I've written before on how objectification has a place in society, that it's not necessarily sexist or offensive. As I reiterated at a recent post, I hate when sexual gets confused with sexist. But today I want to get right into degradation.Yes.
Significant ancient rites of passage almost always have a place for degradation, destruction, and/or humiliation. In moving from one type of person to another, the old self must be destroyed. Neophytes are made to destroy their old clothes and give up their names. Then, after challenges have been completed, in rising up into a more exalted status, the new self must be brought back down to earth with the others. A tame example of this profaning is the tradition of "roasting" the bride and groom at the reception party with embarrassing pictures from childhood for all to see.

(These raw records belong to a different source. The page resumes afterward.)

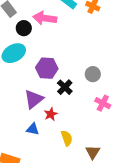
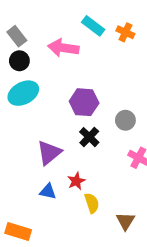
black circle: (24, 28) -> (19, 61), moved
purple hexagon: (47, 68) -> (84, 102), moved
red star: (51, 114) -> (76, 181), moved

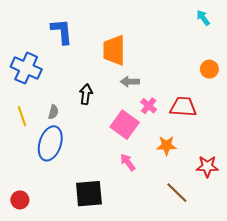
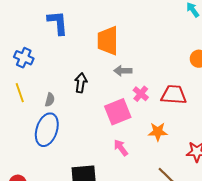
blue cross: (26, 68) -> (24, 58), size x0.7
yellow line: (22, 116) -> (20, 93), moved
pink square: (125, 125) -> (118, 112), turned 32

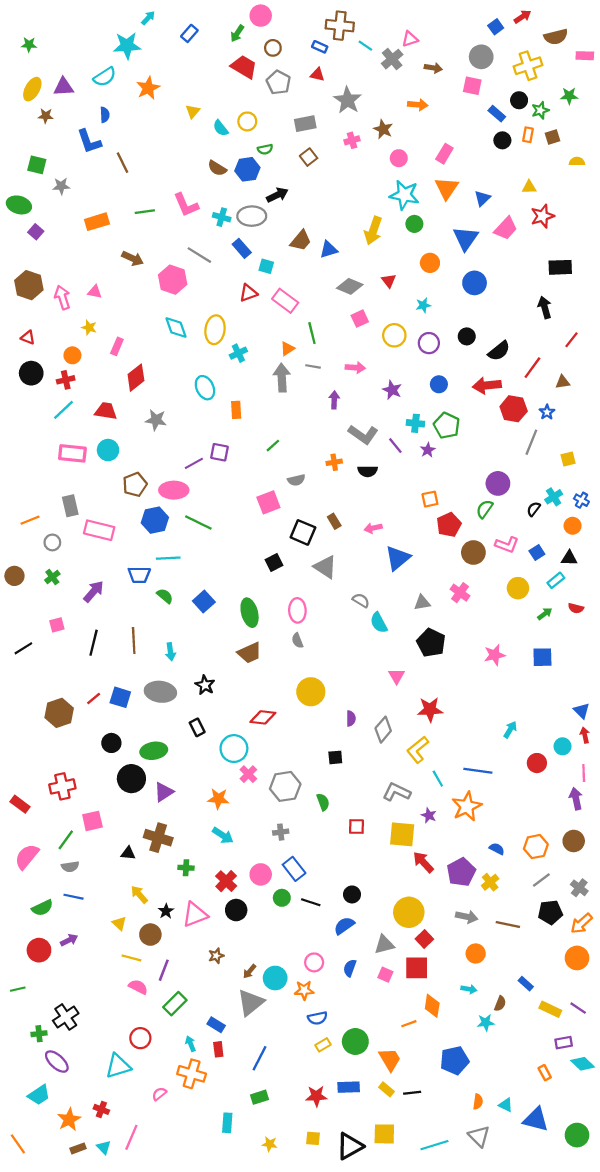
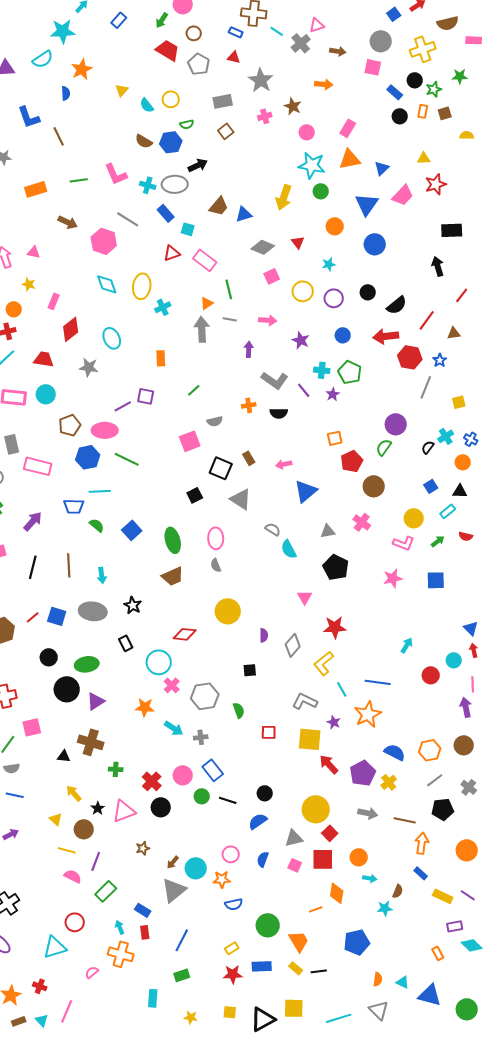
blue semicircle: (105, 115) -> (66, 93), moved
orange triangle: (447, 188) -> (350, 159), turned 45
cyan ellipse: (205, 388) -> (112, 338), moved
pink L-shape: (507, 545) -> (404, 543), moved
cyan arrow: (223, 835) -> (174, 728), moved
blue semicircle: (497, 849) -> (395, 752), size x1.5
orange arrow: (581, 923) -> (422, 843), moved, turned 140
orange circle: (476, 953) -> (359, 857), moved
yellow rectangle: (323, 1045) -> (232, 948), moved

We tend to look at life in dichotomies: creation is good, destruction is bad; life is good, death is bad. Ritual is useful to remind us of the Truth that both creation and destruction are necessary for life to flourish, and therefore, both are good. Imagine if nothing ever died or was destroyed, only created. Life would be like a perpetual mosh pit, jostling our way to the bathroom or kitchen. Ritual reminds us that there's beauty in death, and there's growth to be had from destruction. Some forests can't maintain themselves without an occasional burning down and renewal. When people close to us die, we're saddened partly because we're used to looking at life in a linear path instead of cyclically.

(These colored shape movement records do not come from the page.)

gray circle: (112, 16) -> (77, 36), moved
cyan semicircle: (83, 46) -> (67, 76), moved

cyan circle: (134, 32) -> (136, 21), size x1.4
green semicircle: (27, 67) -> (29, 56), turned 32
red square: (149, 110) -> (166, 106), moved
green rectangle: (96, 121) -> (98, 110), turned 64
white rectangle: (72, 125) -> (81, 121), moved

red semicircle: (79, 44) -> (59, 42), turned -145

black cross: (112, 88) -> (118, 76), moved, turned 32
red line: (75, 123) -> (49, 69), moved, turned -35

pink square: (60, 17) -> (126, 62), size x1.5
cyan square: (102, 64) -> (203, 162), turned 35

....I used to be a serious disciple of Eisler's, and I still use sections of her works in my classes. But in the past few years I've been reconsidering some premises of her arguments.

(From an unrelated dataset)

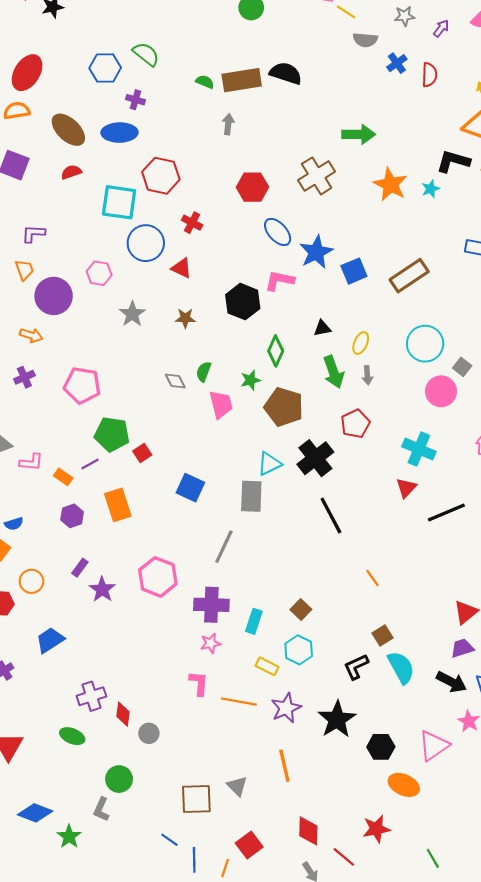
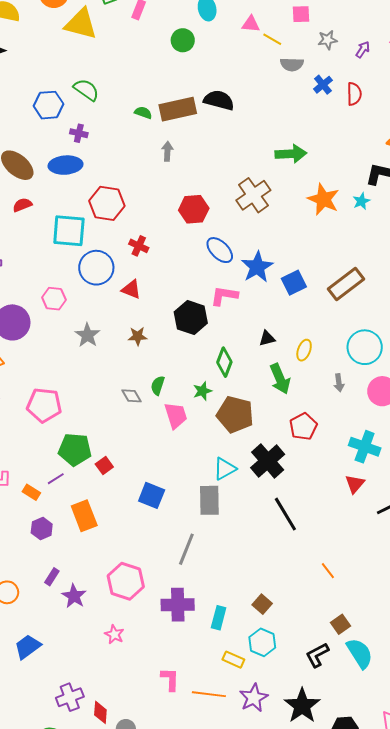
gray arrow: (367, 375) -> (339, 383), moved
pink star: (211, 643) -> (114, 634), moved, turned -30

In a nutshell, she insists that the fact that people in this society actually find violence arousing indicates that our society is sick and in need of healing. I personally find violence arousing, so I was all over this, reading all her books in hopes to change the world and thus save my own damaged self in the process. But then I started reading Jung and Hillman and Moore (whom hooks also references) and Nietzsche (whom she doesn't). And I've come to believe that the mix of pleasure with pain (viewed or experienced) isn't necessarily disturbed, but is instead a connection to basic archetypal experiences.
Life is all about living and dying and pain and joy and suffering and mind-blowing orgasms. The connection to the destruction and desecration of life is within us all no matter how much we fight to repress it. Jung suggested that the less we acknowledge this consciously, the darker is our sub-conscious world. We need to synthesize our shadowy hidden bits typically in the recesses of our mind with our consciousness instead of continuing to repress what we perceive as evil within ourselves.
So, when I think of that hideous rape scene from A Clockwork Orange, it hits me on a gut level of disgust and aversion, but it's also mesmerizing as my thighs begin to get warm. Like a traffic accident, it can suck us in even as it's turning us away. I used to reject these feelings and refuse to tend to them, thinking of myself as one sick puppy, but I've come to accept it as just the way I work.